Data provided: Begin

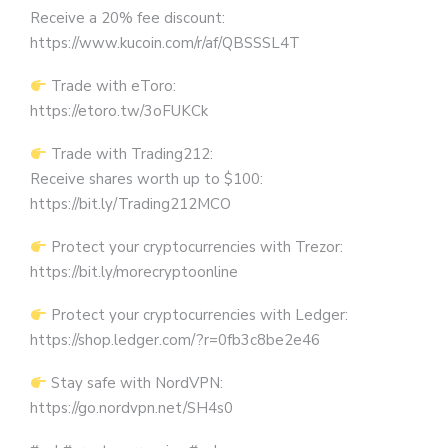
Receive a 20% fee discount:
https://www.kucoin.com/r/af/QBSSSL4T
Trade with eToro:
https://etoro.tw/3oFUKCk
Trade with Trading212:
Receive shares worth up to $100:
https://bit.ly/Trading212MCO
Protect your cryptocurrencies with Trezor:
https://bit.ly/morecryptoonline
Protect your cryptocurrencies with Ledger:
https://shop.ledger.com/?r=0fb3c8be2e46
Stay safe with NordVPN:
https://go.nordvpn.net/SH4s0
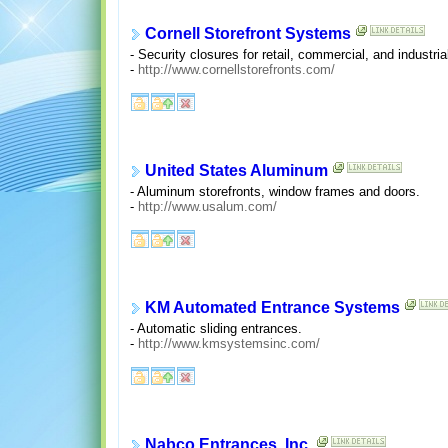
Cornell Storefront Systems
- Security closures for retail, commercial, and industria
-
http://www.cornellstorefronts.com/
United States Aluminum
- Aluminum storefronts, window frames and doors.
-
http://www.usalum.com/
KM Automated Entrance Systems
- Automatic sliding entrances.
-
http://www.kmsystemsinc.com/
Nabco Entrances, Inc.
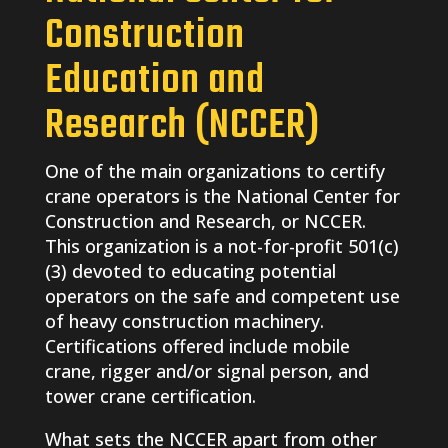
Construction
Education and
Research (NCCER)
One of the main organizations to certify
crane operators is the National Center for
Construction and Research, or NCCER.
This organization is a not-for-profit 501(c)
(3) devoted to educating potential
operators on the safe and competent use
of heavy construction machinery.
Certifications offered include mobile
crane, rigger and/or signal person, and
tower crane certification.
What sets the NCCER apart from other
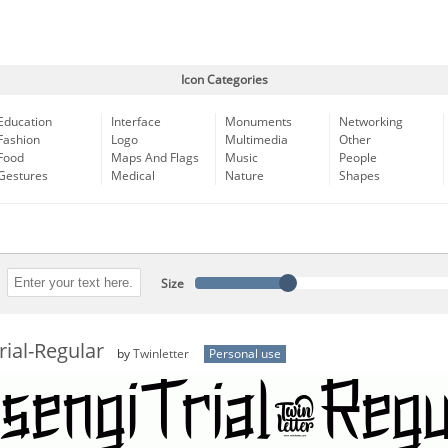
Icon Categories
Education
Interface
Monuments
Networking
Fashion
Logo
Multimedia
Other
Food
Maps And Flags
Music
People
Gestures
Medical
Nature
Shapes
Size
ial-Regular
by
Twinletter
Personal use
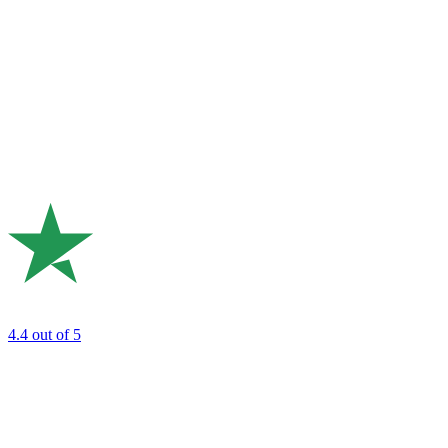
4.4
out of 5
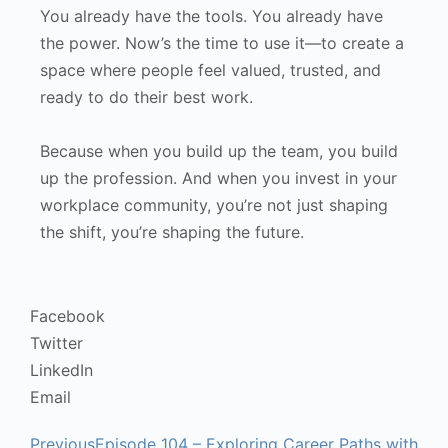
You already have the tools. You already have
the power. Now’s the time to use it—to create a
space where people feel valued, trusted, and
ready to do their best work.
Because when you build up the team, you build
up the profession. And when you invest in your
workplace community, you’re not just shaping
the shift, you’re shaping the future.
Facebook
Twitter
LinkedIn
Email
Previous
Episode 104 – Exploring Career Paths with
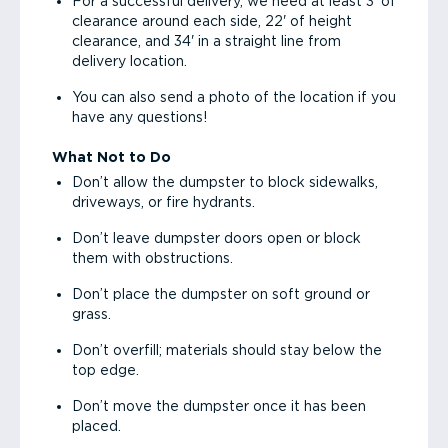
For a successful delivery, we need at least 3' of
clearance around each side, 22' of height
clearance, and 34' in a straight line from
delivery location.
You can also send a photo of the location if you
have any questions!
What Not to Do
Don’t allow the dumpster to block sidewalks,
driveways, or fire hydrants.
Don’t leave dumpster doors open or block
them with obstructions.
Don’t place the dumpster on soft ground or
grass.
Don’t overfill; materials should stay below the
top edge.
Don’t move the dumpster once it has been
placed.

Data provided: End

Exercise description
Your answer must be the exact lines of the records from the first one through the line containing "Research (NCCER)", with no pictures in it.

Exercise solution
Receive a 20% fee discount:
https://www.kucoin.com/r/af/QBSSSL4T
Trade with eToro:
https://etoro.tw/3oFUKCk
Trade with Trading212:
Receive shares worth up to $100:
https://bit.ly/Trading212MCO
Protect your cryptocurrencies with Trezor:
https://bit.ly/morecryptoonline
Protect your cryptocurrencies with Ledger:
https://shop.ledger.com/?r=0fb3c8be2e46
Stay safe with NordVPN:
https://go.nordvpn.net/SH4s0
Cornell Storefront Systems
- Security closures for retail, commercial, and industria
-
http://www.cornellstorefronts.com/
United States Aluminum
- Aluminum storefronts, window frames and doors.
-
http://www.usalum.com/
KM Automated Entrance Systems
- Automatic sliding entrances.
-
http://www.kmsystemsinc.com/
Nabco Entrances, Inc.
Construction
Education and
Research (NCCER)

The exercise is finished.